Brewer is a small town on the Penobscot River, once known for brickmaking and shipbuilding and sawmilling. It is also my wife’s home town. When we visit, I make a habit most mornings of walking across the river into downtown Bangor to have coffee at a bagel shop and read the local newspaper.
The lead story in this morning’s Bangor Daily News was about the local high school principal ordering a math teacher to remove a Christmas tree from her classroom, only to relent when the teacher took her cause to social media. Although Christmas is just two days away, the weather felt unseasonably mild, and a dense fog had settled over the river as I made my way back to my in-laws’ house. As I turned onto their street, Bob was stepping out of an antique shop onto the empty sidewalk, and he nodded good morning as we passed. Something in his look reminded me of Maine, and I decided to ask him to be part of my project.

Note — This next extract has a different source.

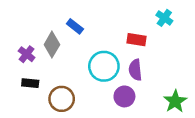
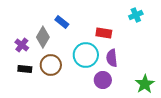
cyan cross: (164, 18) -> (136, 15), turned 32
red rectangle: (137, 40) -> (104, 33), moved
brown circle: (62, 99) -> (51, 65), moved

“Bob Cresser — c-r-e-s-s-e-r,” he said, shaking my hand. Bob had a good chuckle when I explained the project, and he agreed to let me take his picture.
He said he lived an hour north, in Sebec, and that he was spending the morning as a volunteer driver for people in need of transportation to run errands and for doctors appointments. He had a few minutes to spare before his next pickup, so we chatted a bit as I made his portrait.
Bob came to Maine thirty years ago by way of New Jersey and Pennsylvania. When I asked what he had done for work, his answer was not short. I recall he said he laid cement and painted tanker trucks for a time, then worked as a carpenter and a taxidermist, and, finally, as the owner of a service station. He is a hunter, and in his wallet he keeps a photograph of himself posing with an impressive buck he shot. He wore a camouflage cap with a gold pin fastened to the front (“Marine Corps, ’57”). When I mentioned I was from Chicago, he said, “God bless you,” by which he meant something else entirely.
Once I had taken half a dozen frames, I wished him a merry Christmas, which seemed to please him. “Or happy holidays, these days…” he said. Handing him a business card, I thanked him for being part of my project.
“Not sure that you learned anything,” he said with a smile.
“Sure I did,” I replied. “I learned a little about Bob Cresser — c-r-e-s-s-e-r.”